Hoxha : "With Stalin", Ibid, p.116-117.

 Stalin also demonstrated to the Albanian people how well he understood their situation. For example in Albania, the majority of people were peasants:

"Cmde Stalin asked us in detail about the situation of the middle and poor peasants in our country. Hoxha told Cmde Stalin, about the policy of the CPA, and the great all-round work it had done.. in order to find support among the peasantry and win it over to its side.. Hoxha said "We acted in that way, proceeding not only from the Marxist-Leninist principle that the peasantry is the closest and most natural ally of the proletariat in the revolution, but also from that fact that the peasantry in Albania constitutes the overwhelming majority of the population and through the centuries had been characterized by great patriotic and revolutionary traditions.. Cmde Stalin replied :
"In general the peasants are afraid of communism at first because they imagine that the communists will take the land and everything they have. The enemies talk a great deal to the peasants in this direction with the aim of detaching them from that alliance with the working class and turning them away form the policy of the party and the road of socialism. Therefore the careful and far sighted work of the CP is very important, as you also said, to ensure that the peasantry links itself indissolubly with the party and the working class.".. "Stalin advised: "You must set up the Machine and Tractor Stations and strengthen them, so that they work the land well, both for the state and the cooperatives and for the individual peasants. The tractor drivers must always be in the service of the peasantry, must know all about agriculture the crops, and the soils, and must apply all this knowledge in practice to ensure that production increases without fail."
"With Stalin", Ibid, p.59-62;75-76.

Even the name of Albania's communist party was suggested by Stalin:

Cmde Stalin gave us some valuable comradely advice about our work in future.. He expressed the opinion that since the biggest percentage of its members were peasants, our CP should call itself "The Party Of Labour of Albania".
"With Stalin, Ibid, p.62.

Also let it be noted that Stalin gave practical aid to the Albanians.This consisted of everything from maize and cotton seeds(p.153), rails (p.103), army materials (p.103); and most importantly to specialists and educational help to build up industry and self-realince of the people.

"We shall help you with specialists in order to speed up the process of development of the Albanian economy and culture. As for oil think we'll send you Azerbajani specialists, because they are masters of their profession. For its part, Albania should send the sons and daughters of workers and peasants to the Soviet Union to learn and develop so that they can help the advancement of their Homeland".. We shall assist both with literature and with specialists in order to help increase the number of higher institutes which are the basis for the creation of the university"
 

The conversations Stalin had with Hoxha are indeed very interesting. Not only do they disprove the claim that Stalin was responsible for Greek defeat, but also that his advice was sage.

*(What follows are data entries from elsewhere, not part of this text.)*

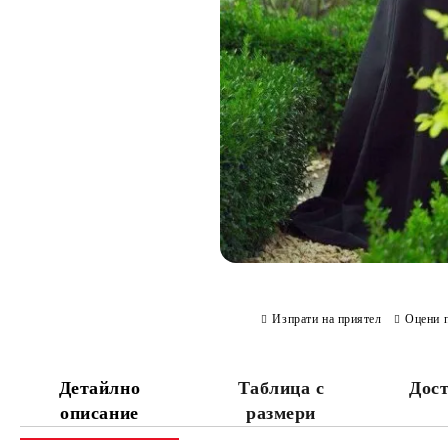
Изпрати на приятел
Оцени 
Детайлно
Таблица с
Дост
описание
размери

     In 1947, at his Second meeting with Stalin Hoxha was blunt :
"We think that the leadership of the KKE made grave mistakes.. among others that the Greek Democratic Party (GDA) stood aloof from the people.. made great mistakes in regard to the expansion of the party in the countryside and the town during the war.. and during the war against internal reaction and Anglo-American intervention."
"With Stalin", Ibid, P.109-110.

 Hoxhas also noted to Stalin how many of the mistakes made by the Greeks were the same sort of ideas made by revisionists  that the Albanians had to fight in their own party.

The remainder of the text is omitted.